役不足? 役者不足?

役不足?役者不足?

 正しい日本語に関するテレビ番組というのはもはや定番の企画になり、定期的に放送されています。そういった番組の中でよく問題になるのが「役不足」の誤用についてです。

 「役不足」とは、その人の実力に比べて与えられた役割が軽すぎることを意味しますが、実際はその逆の意味で誤用されていることが多いようです。
 言葉というものは時代とともに変化していくものですが、言葉の意味を正しく伝えていくこともまた大切なことだと思います。

対義語は役者不足?

 ネットで「役不足」の対義語として「役者不足」という言葉を目にしたことがあります。しかしながら私はこの単語を慣用句として使っているのを一度も聞いたことがなく、小説やその他活字メディアにおいても目にしたことがありません。

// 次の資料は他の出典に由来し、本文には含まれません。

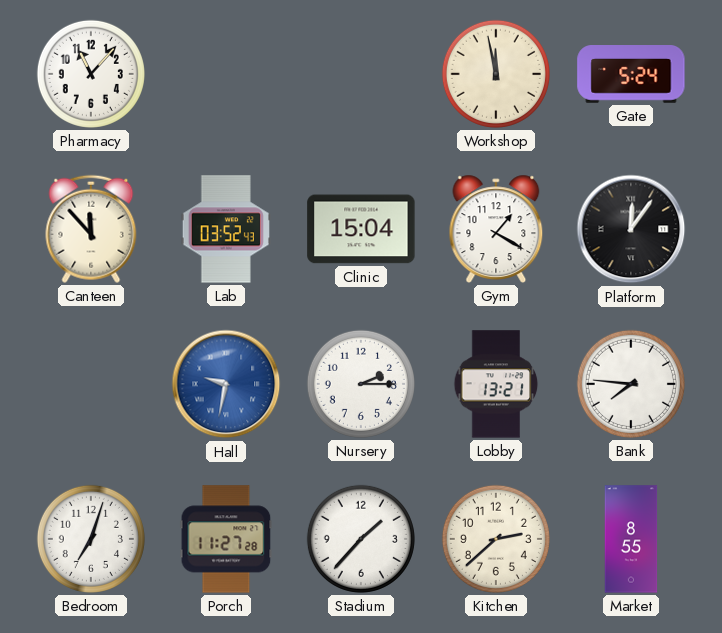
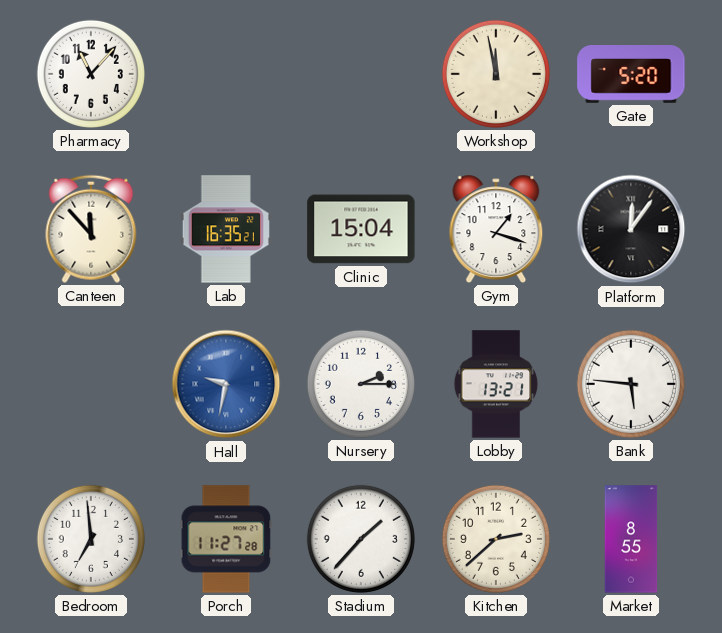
Gate: 5:24 -> 5:20
Lab: 03:52 -> 16:35
Gym: 1:20 -> 1:18
Bank: 7:46 -> 5:46
Bedroom: 7:03 -> 6:59
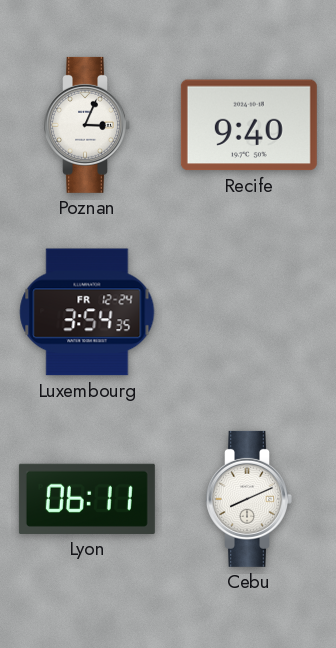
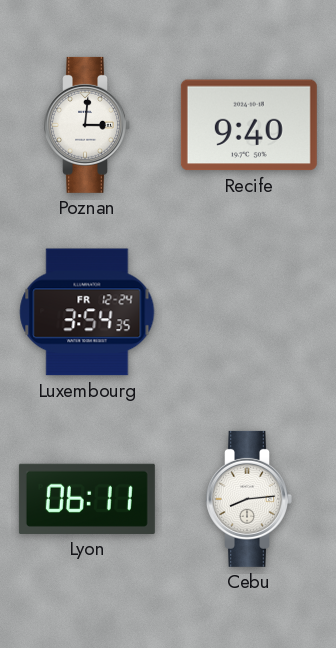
Poznan: 3:04 -> 3:01
Cebu: 8:11 -> 8:14
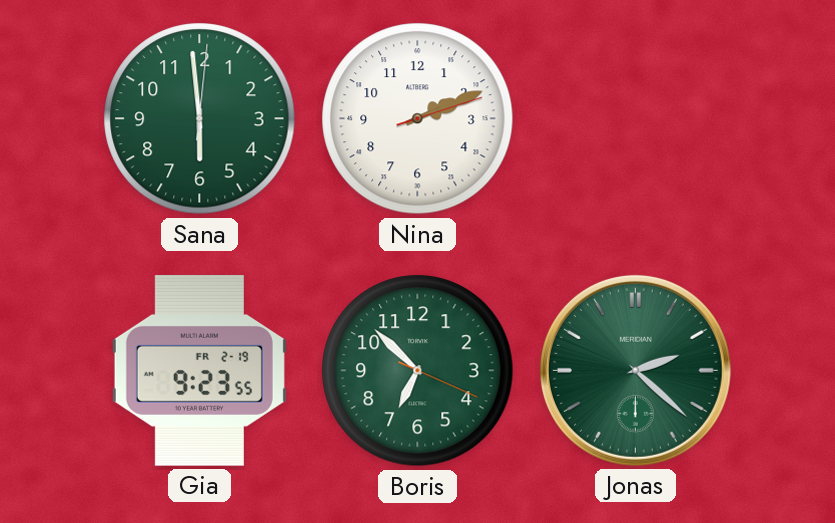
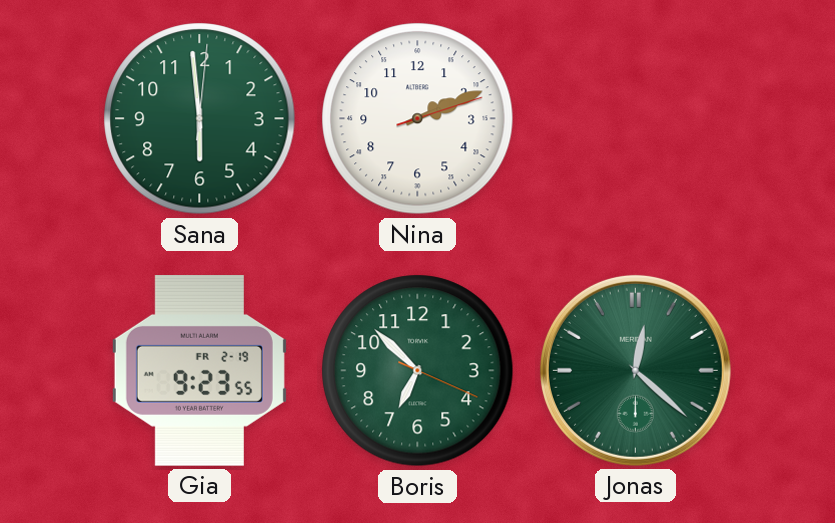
Jonas: 2:22 -> 12:22
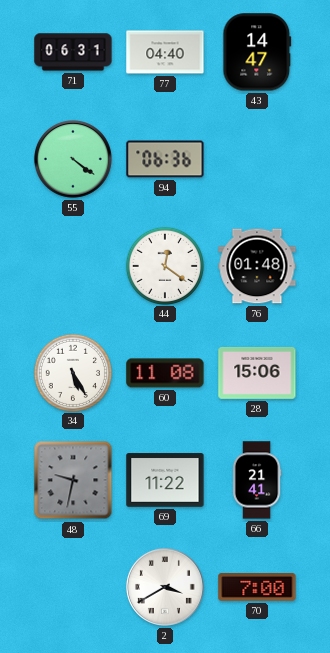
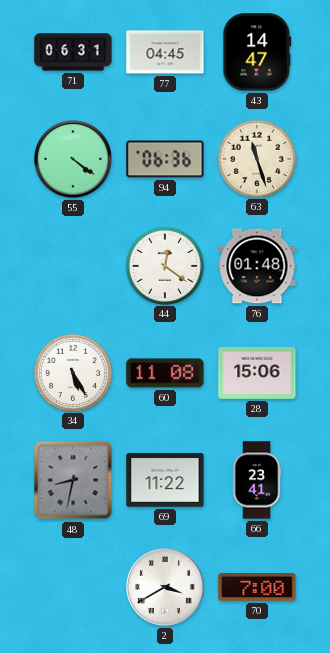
77: 04:40 -> 04:45
63: none -> 11:27
48: 9:32 -> 8:32
66: 21:41 -> 23:41
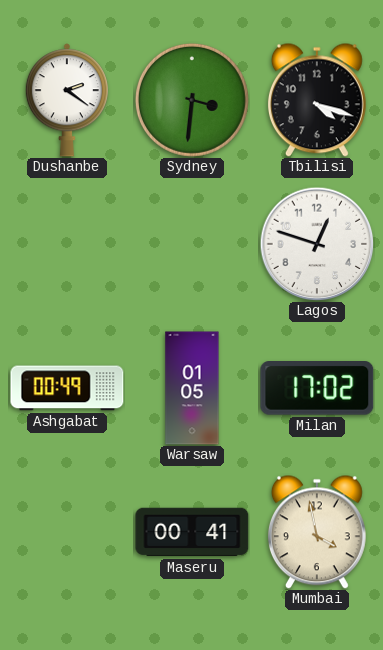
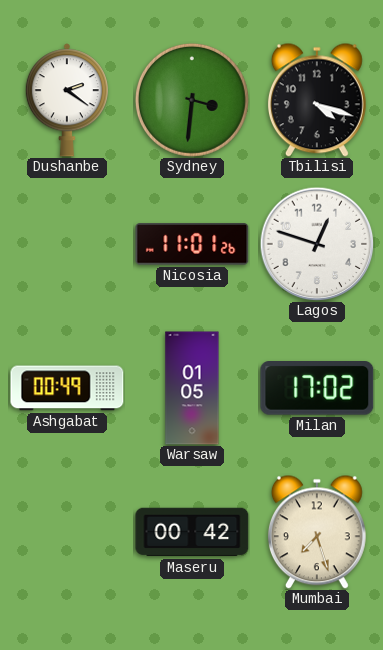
Nicosia: none -> 11:01
Maseru: 00:41 -> 00:42
Mumbai: 3:58 -> 7:27
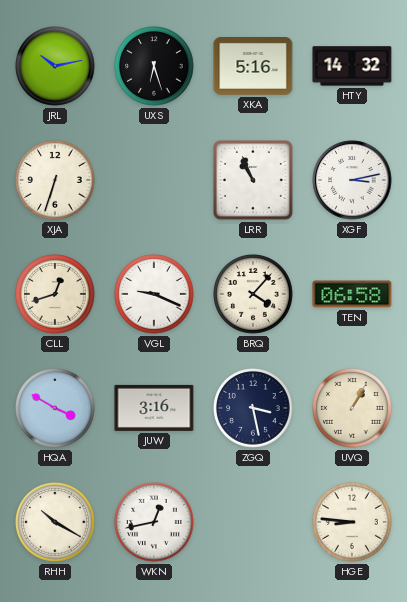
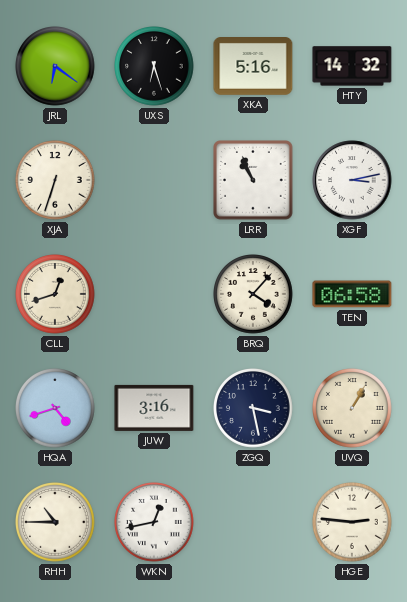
JRL: 10:13 -> 6:21
VGL: 9:19 -> none
HQA: 3:50 -> 4:42
RHH: 10:20 -> 10:45
HGE: 8:46 -> 2:46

辞書にも載っていないことから、歴史の浅い造語の一種であると考えます。

 ネットで少し調べてみると、昔は辞書に載っていたが、ほとんど使われることがなくなったため辞書から姿を消した、という説もあるようですが、「役不足」という比較的使われる言葉の対義語として存在していたならわざわざ辞書から消すとは思えず、またこれだけ誤用が広まっている中、辞書編纂に携わる日本語のプロたちが、対義語としての「役者不足」を辞書に復活させない理由もないと思うので、この説は根拠としては少し弱いように感じられます。

 というわけで、誤用の意味での「役不足」に代わる言葉を使いたいときは、意味合いが若干異なりしっくりこないかもしれませんが、「力不足」という表現や「格」という単語を使って言い換えるのが無難だと思います。